Drammatico/Thriller di Martin Scorsese con Mark Ruffalo, Max von Sydow, Michelle Williams, Leonardo Di Caprio, Ben Kingsley 138 minuti - USA 2009
Due agenti federali con cappotto e cappello a larghe tese in puro stile anni 50. Un'isola spazzata dai venti e circondata da minacciose scogliere che sembra quella di King Kong. Un manicomio criminale sorvegliato da poliziotti armati fino ai denti da cui è misteriosamente scomparsa una pluriomicida. Due psichiatri affettati e sinistri (Ben Kingsley e Max Von Sydow, figurarsi) che accompagnano i federali nelle indagini, non si capisce se per favorirli o depistarli. E tutta una fauna di psicotici, uxoricidi, maniaci, affetti da ogni tipo di turba, che i due federali (Leonardo Di Caprio e Mark Ruffalo) torchiano senza riguardi. Fino a specchiare le loro più segrete ossessioni nella follia di quei poveri dementi "curati" con elettrochoc e lobotomie.
Perché siamo nel 1954, nessuno ancora mette in dubbio il potere assoluto dei medici sui malati. E poiché uno di quei dottori ha l'accento teutonico di Max Von Sydow, l'ex-marine Di Caprio viene sommerso dai ricordi di guerra: lager e cataste di cadaveri, ufficiali nazisti agonizzanti tra le fiamme, una bambina fusa alla madre in un blocco di ghiaccio che si confonde con la figlia dello stesso Di Caprio, morta tragicamente anni prima. Mentre anche l'indagine si fa confusa, i ruoli incerti, quel manicomio e l'isola stessa diventano un labirinto in cui la ragione si smarrisce...

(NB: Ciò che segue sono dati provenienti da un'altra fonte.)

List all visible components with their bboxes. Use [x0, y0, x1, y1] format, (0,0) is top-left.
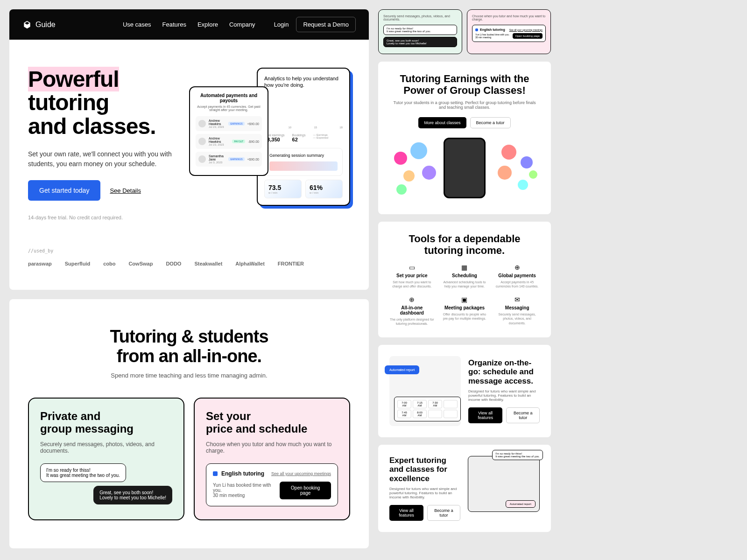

Ci sono storie così piene di cliché che lo spettatore si mette sul chi vive; film così nutriti di cinema che sembra di averli già visti. Eppure ogni volta il regista, specie se è un grande regista come Scorsese, usa quei cliché per rivelarci qualcosa nascondendo al contempo qualcos'altro. Un po' come fanno le immagini-schermo care alla psicoanalisi, ricordi falsi o manipolati dal nostro inconscio per difenderci da verità insopportabili. Fino a instillare un dubbio radicale su quanto vediamo: realtà o allucinazione, complotto o paranoia? Il problema è che Scorsese, seguendo la strada già battuta intensamente dai noir degli anni 40-50, sprofonda nel gioco dei rimandi fino a dedicare ai personaggi e ai loro sentimenti lo stesso trattamento riservato ai classici dello schermo convocati in Shutter Island, facendone in qualche modo personaggi e sentimenti "di secondo grado", citazioni viventi, capaci di suscitare nostalgia più che emozione e sorpresa.
Un vero peccato perché fra tante scene madri, esaltate dalle sapienti scenografie di Dante Ferretti e dalle diussonanze della colonna sonora (Schnittke, Penderecki, Scelsi, Ligeti...), si affaccia un'ossessione della violenza e della sopraffazione che appartiene invece profondamente a Scorsese. Così profondamente che il regista di Taxi Driver, The Departed, Toro scatenato, la ammanta di citazioni per nasconderla e ostentarla insieme. Come si fa con i segreti troppo scottanti. O con le manie coltivate così a lungo da diventare maniera.